Return all lines in the material below that contain "Policy".

** Opening DATA EXTRACTS block **

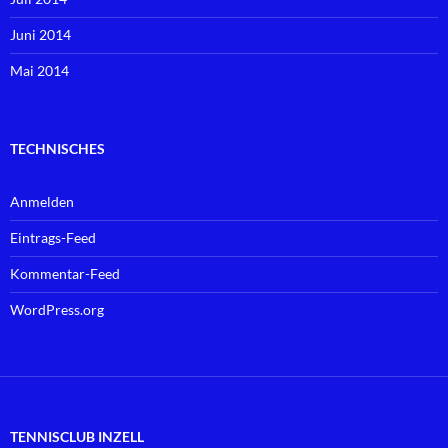
Juni 2014
Mai 2014
TECHNISCHES
Anmelden
Eintrags-Feed
Kommentar-Feed
WordPress.org
TENNISCLUB INZELL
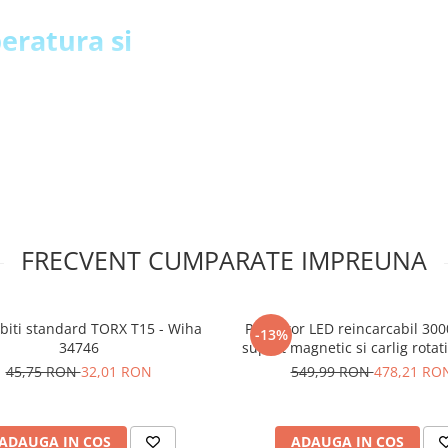
eratura si
a 125°C
% RH
FRECVENT CUMPARATE IMPREUNA
 biti standard TORX T15 - Wiha
Proiector LED reincarcabil 300
D cu I2C,
-13%
34746
suport magnetic si carlig rotat
45698
45,75 RON
32,01 RON
549,99 RON
478,21 RO
ADAUGA IN COS
ADAUGA IN COS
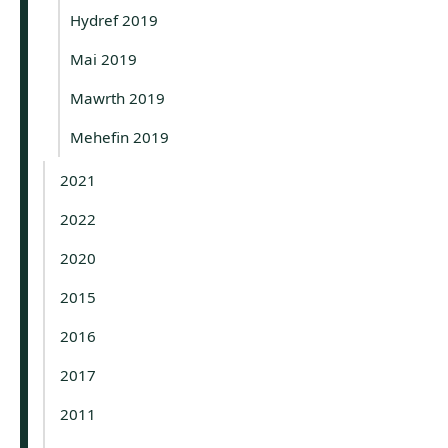
Hydref 2019
Mai 2019
Mawrth 2019
Mehefin 2019
2021
2022
2020
2015
2016
2017
2011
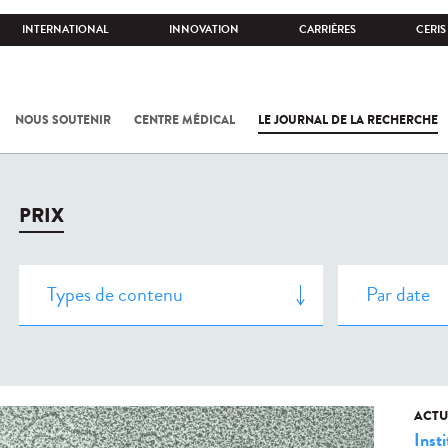
INTERNATIONAL
INNOVATION
CARRIÈRES
CERIS
NOUS SOUTENIR
CENTRE MÉDICAL
LE JOURNAL DE LA RECHERCHE
PRIX
ACTU
Insti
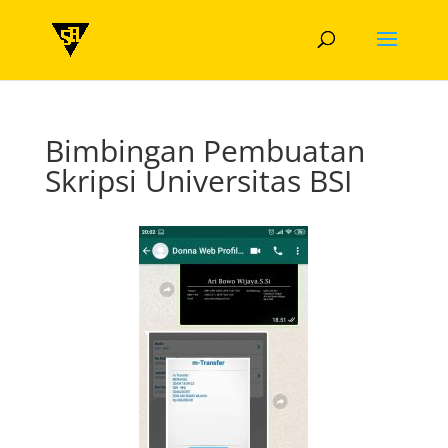
Bimbingan Pembuatan
Skripsi Universitas BSI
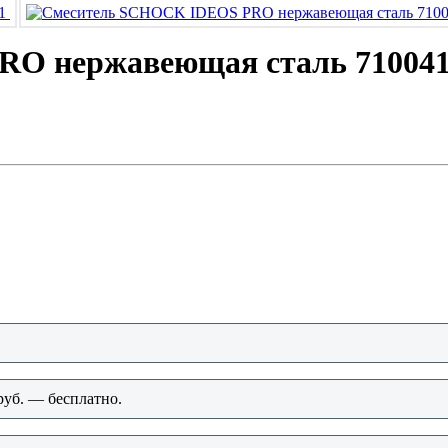
O нержавеющая сталь 71004
руб. — бесплатно.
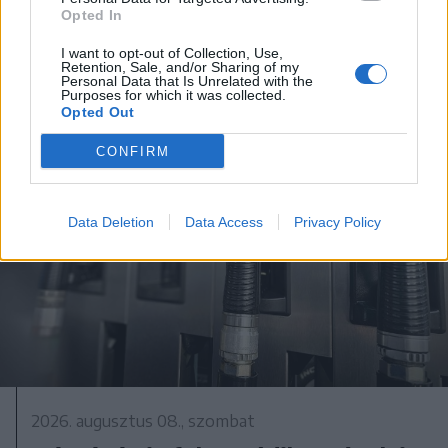
majd kilőtték – videóval
Opted In
I want to opt-out of Collection, Use,
Retention, Sale, and/or Sharing of my
Personal Data that Is Unrelated with the
Purposes for which it was collected.
Opted Out
CONFIRM
Data Deletion
Data Access
Privacy Policy
2026. augusztus 08., szombat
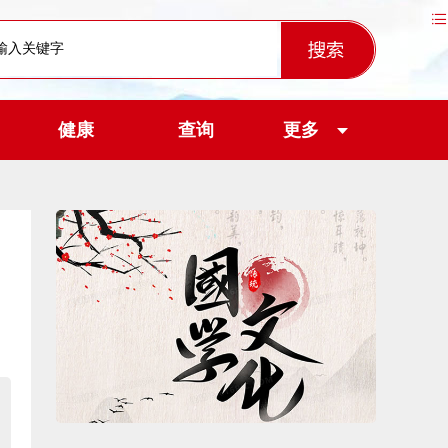
健康
查询
更多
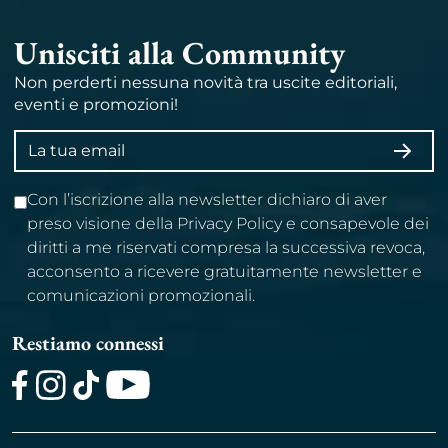
Unisciti alla Community
Non perderti nessuna novità tra uscite editoriali,
eventi e promozioni!
Indirizzo
ISCRI
email
Con l’iscrizione alla newsletter dichiaro di aver
preso visione della Privacy Policy e consapevole dei
diritti a me riservati compresa la successiva revoca,
acconsento a ricevere gratuitamente newsletter e
comunicazioni promozionali.
Restiamo connessi
Facebook
Instagram
TikTok
Youtube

** Closing DATA EXTRACTS block **

### SOLUTION TO THE PROBLEM
Privacy Policy
preso visione della Privacy Policy e consapevole dei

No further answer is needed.